Poi, nel 1916, la sua prima raccolta, “Il Porto Sepolto” , ovvero il segreto della poesia, nel quale il poeta deve immergersi per coglierne l’assolutezza. A seguire, subito dopo, “Allegria di naufragi”.

Poi una metamorfosi, con le poesie scritte dal 1919 al 1933, inserite in “Sentimento del tempo”. Una seconda tappa del viaggio ungarettiano o, per usare le parole dello stesso poeta, un “secondo tempo dell’esperienza umana”. Un recupero delle strutture sintattiche, delle forme metriche tradizionali sull’esempio di grandi come Petrarca e Leopardi.

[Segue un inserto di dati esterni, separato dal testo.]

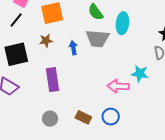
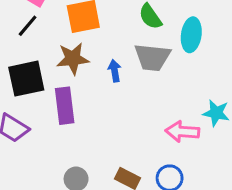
brown star: (46, 41) -> (73, 59), size x1.5
purple rectangle: (53, 80) -> (65, 106), moved

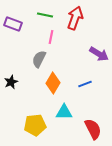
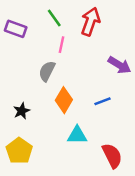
green line: (45, 15) -> (54, 18), turned 42
black star: (11, 82) -> (22, 111), moved
yellow pentagon: (35, 125) -> (19, 151), moved, turned -30

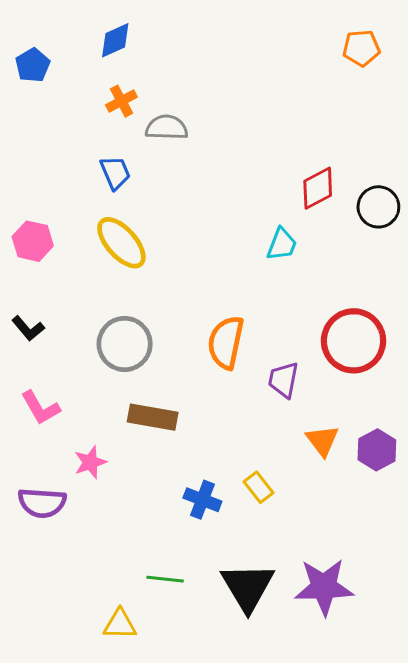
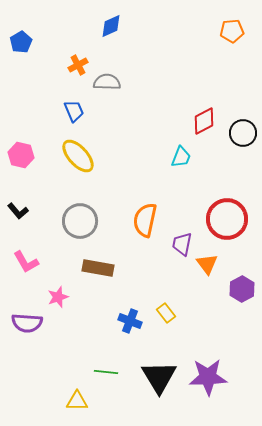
blue diamond: (115, 40) -> (111, 26), moved
orange triangle: (322, 441) -> (207, 264), moved

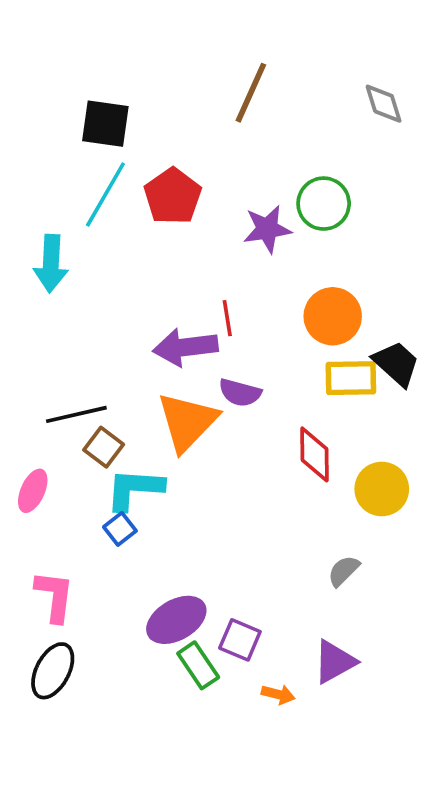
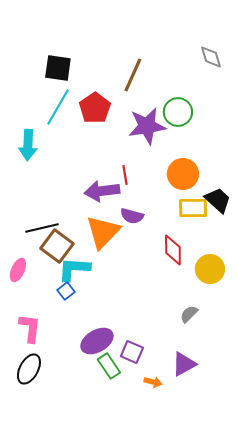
brown line: (251, 93) -> (133, 75), moved
purple star: (267, 229) -> (147, 126), size x1.4
brown square: (104, 447) -> (57, 246), size x1.5

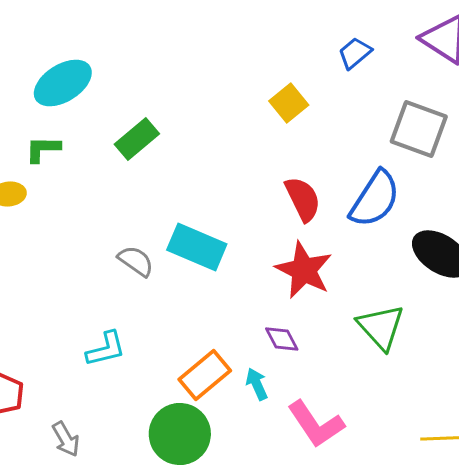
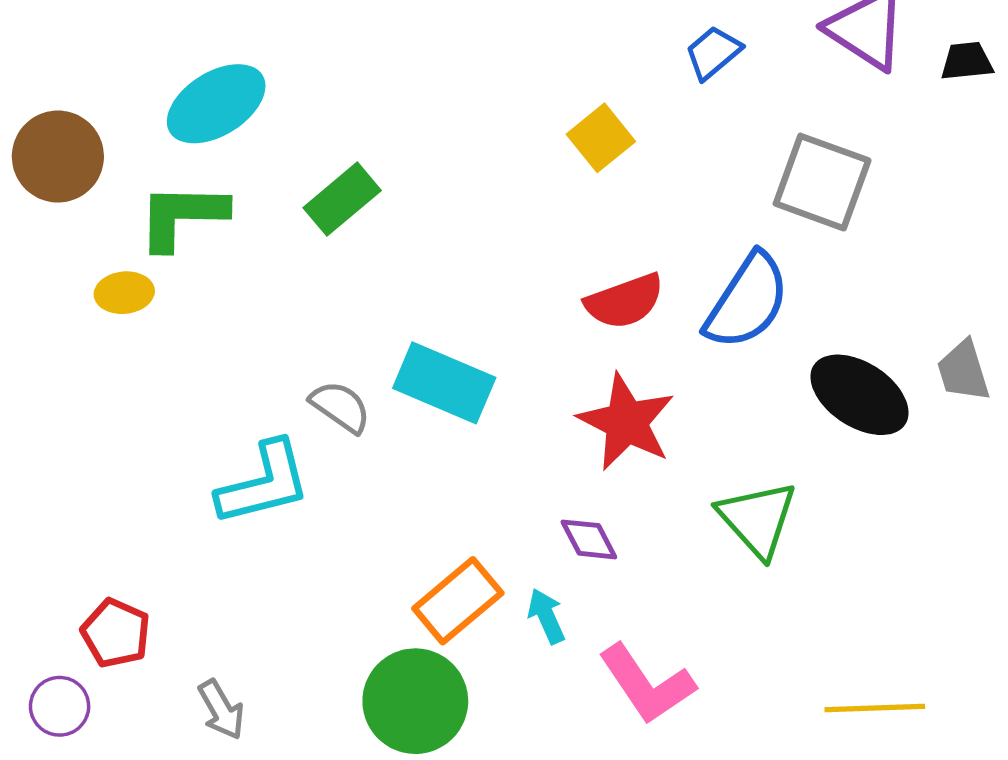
green L-shape: (43, 149) -> (182, 216), size x1.5
red semicircle: (303, 199) -> (625, 301), turned 96
cyan L-shape: (106, 349) -> (264, 483), moved, size x1.4

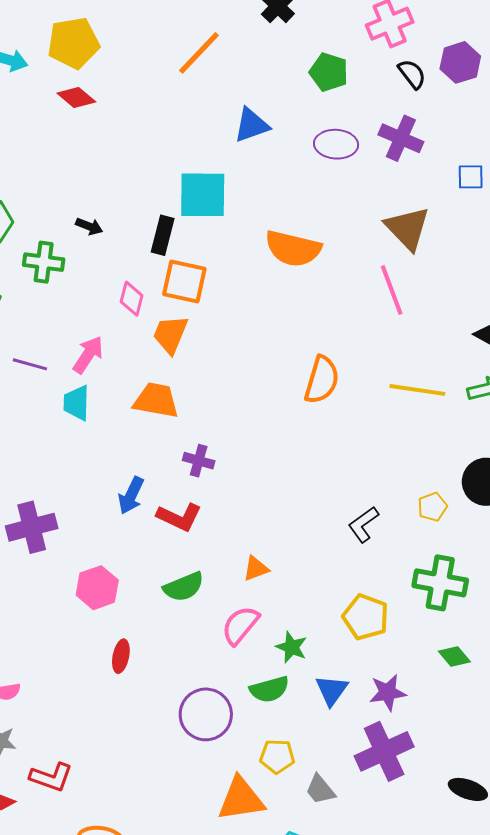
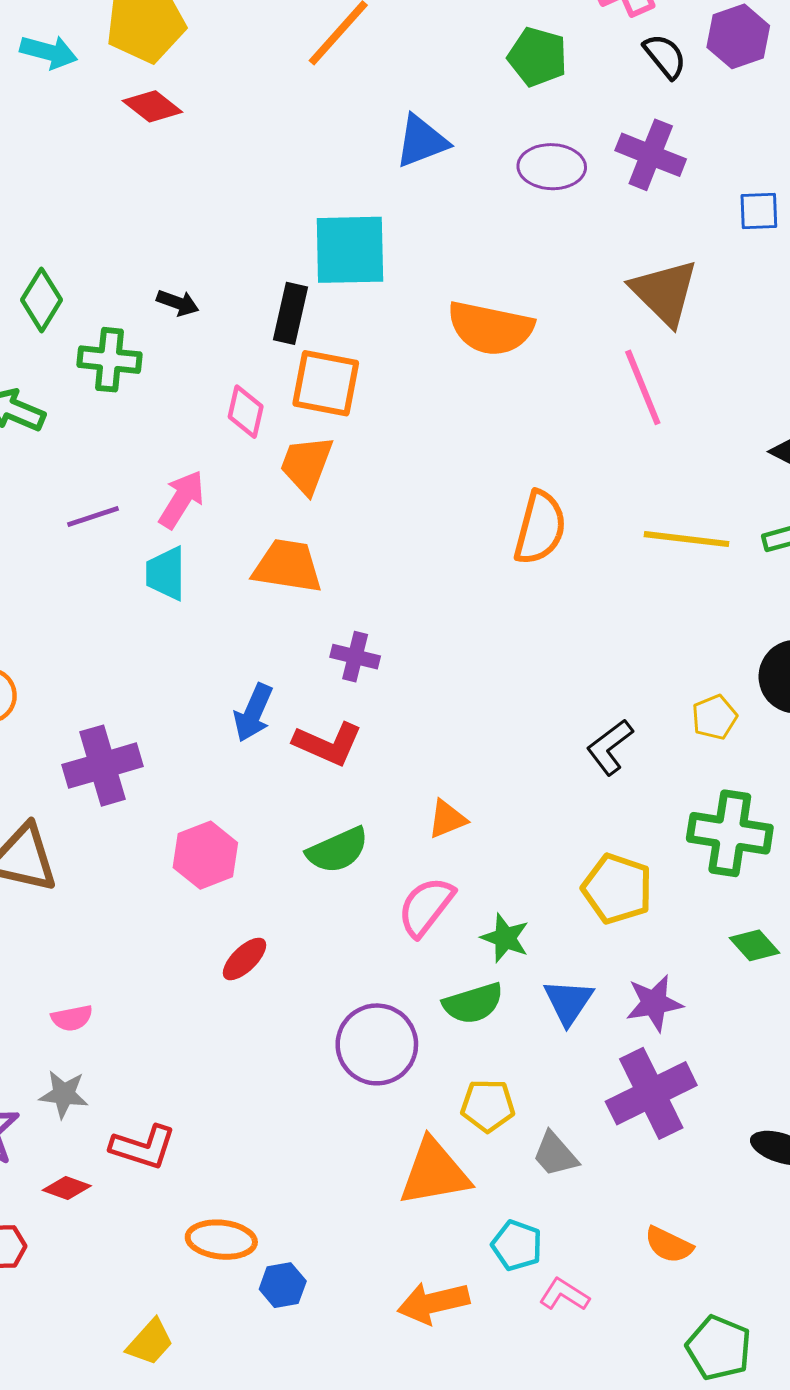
purple line: (30, 364) -> (93, 516), turned -32
red ellipse: (121, 656) -> (245, 959), turned 36

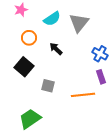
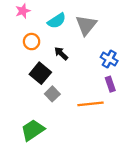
black square: (24, 67) -> (40, 73), moved
gray square: (48, 86) -> (52, 94), turned 32

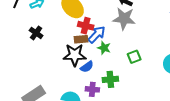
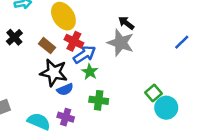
brown rectangle: (81, 39) -> (47, 46), moved, turned 32
green square: (134, 57) -> (153, 93), moved, turned -32
green cross: (110, 79) -> (99, 100), moved

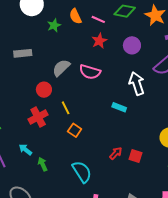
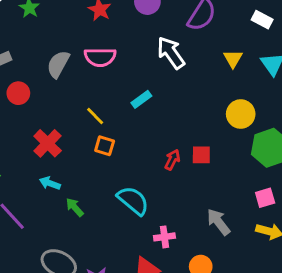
red circle: (44, 90) -> (18, 93), moved
cyan rectangle: (119, 107) -> (141, 99), moved, turned -40
yellow line: (66, 108) -> (95, 116), moved
cyan arrow: (25, 150) -> (50, 183), moved

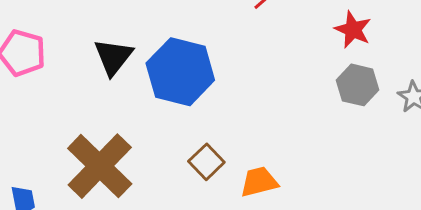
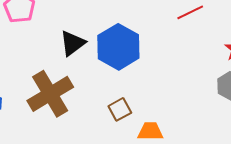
black triangle: (113, 57) -> (73, 43), moved

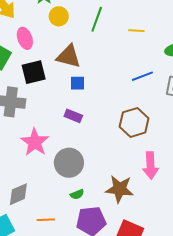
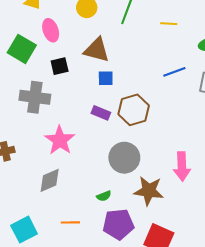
black square: (34, 72) -> (60, 66), size x0.7
brown hexagon: (134, 122) -> (134, 110), moved
gray circle: (69, 163) -> (124, 158), moved
gray diamond: (18, 194) -> (50, 180), moved

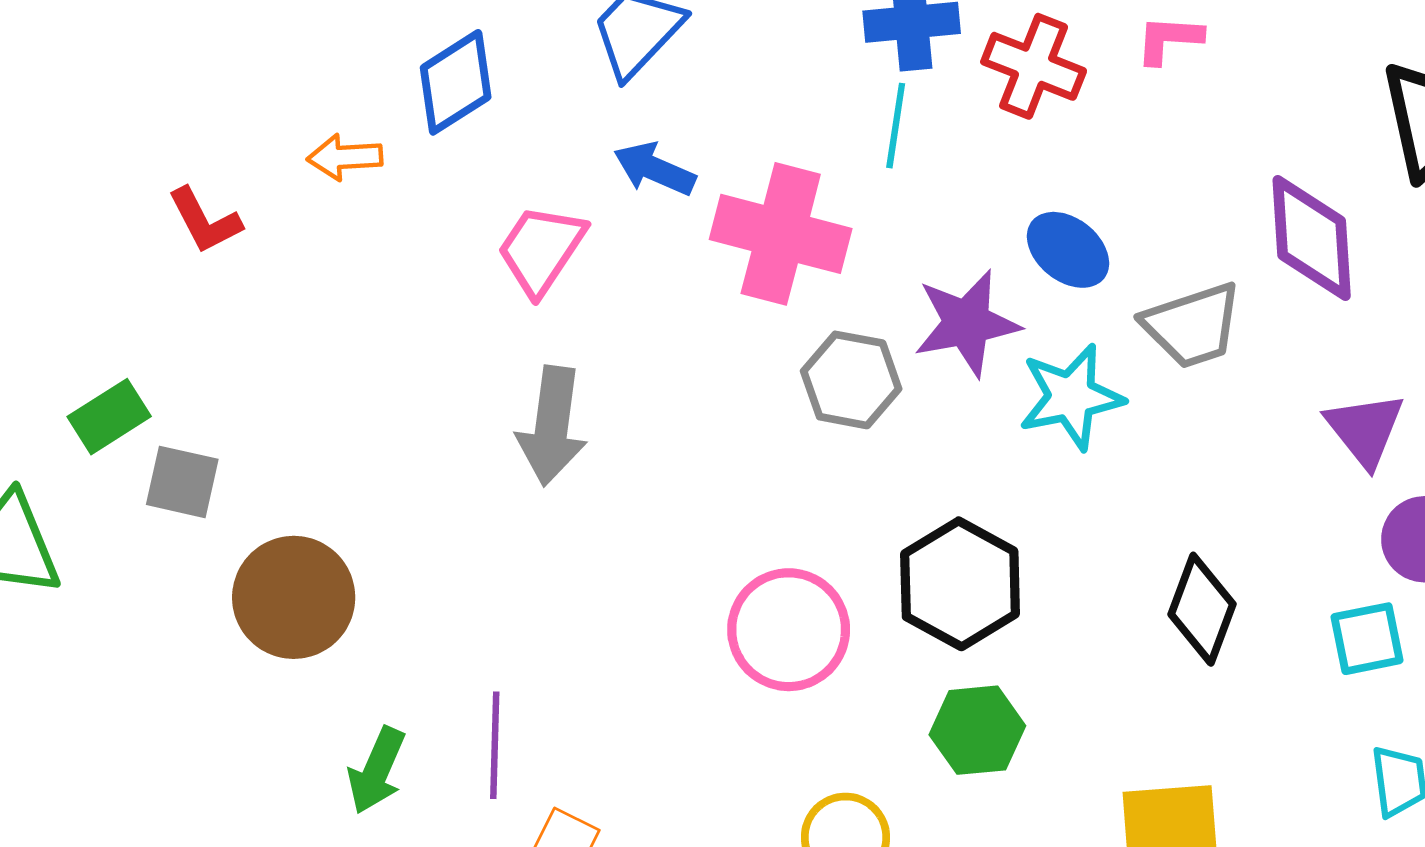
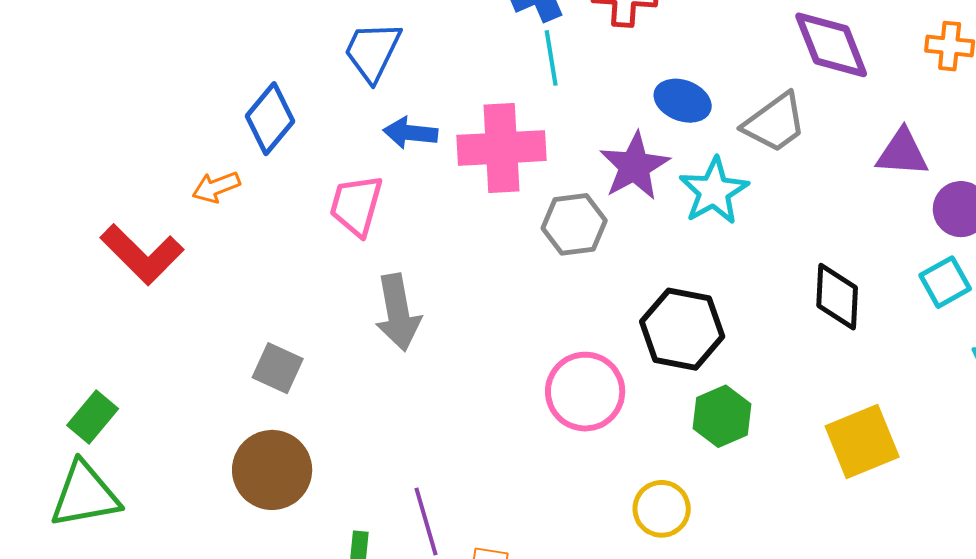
red L-shape: (205, 221) -> (142, 254), size x1.6
green rectangle: (109, 417) -> (93, 417), moved
purple triangle: (1365, 429) -> (902, 153), turned -30
gray square: (182, 482) -> (278, 368), moved, turned 30

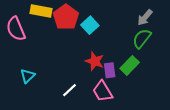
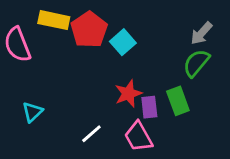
red star: (95, 61) -> (128, 94), turned 30
green rectangle: (130, 65) -> (178, 101), turned -66

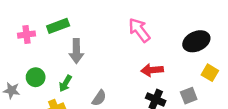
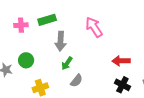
pink arrow: (139, 30) -> (94, 27), moved
green arrow: (65, 83) -> (67, 63), moved

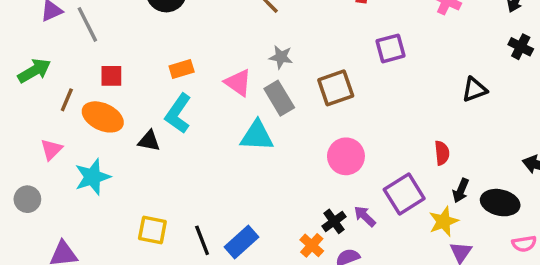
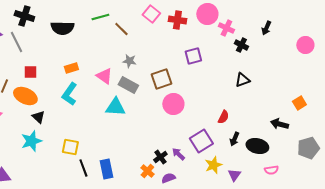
black cross: (521, 47) -> (241, 45), moved
gray rectangle: (279, 98) -> (128, 85), turned -30
black triangle: (149, 141) -> (38, 117), moved, turned 32
red semicircle: (442, 153) -> (223, 117), turned 32
pink circle: (346, 156) -> (173, 104), moved
cyan star: (92, 177) -> (31, 141), moved
yellow star: (444, 221) -> (213, 165), moved
yellow square: (152, 230) -> (70, 147), moved
blue rectangle: (241, 242) -> (106, 169), turned -60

Tutto ciò, fino al precipitarsi degli eventi, quando, nel 1947, la raccolta, voce del tormento personale (la morte del fratello e del figlio) e collettivo (la guerra), venne pubblicata con il titolo “Il Dolore”. Un “libro” petrarchesco, dalla struttura di diario patetico, specchio di vita, immediata confessione autobiografica. “So che cosa significhi la morte, lo sapevo anche prima; ma allora, quando mi è stata strappata la parte migliore di me, la esperimento in me, da quel momento, la morte. Il dolore è il libro che più amo, il libro che ho scritto negli anni orribili, stretto alla gola. Se ne parlassi mi parrebbe di essere impudico.

Quel dolore non finirà mai di straziarmi”. Poi altre raccolte non paragonabili per originalità e bellezza alle prime. La scrittura, sino alla morte: il 1° giugno del 1970.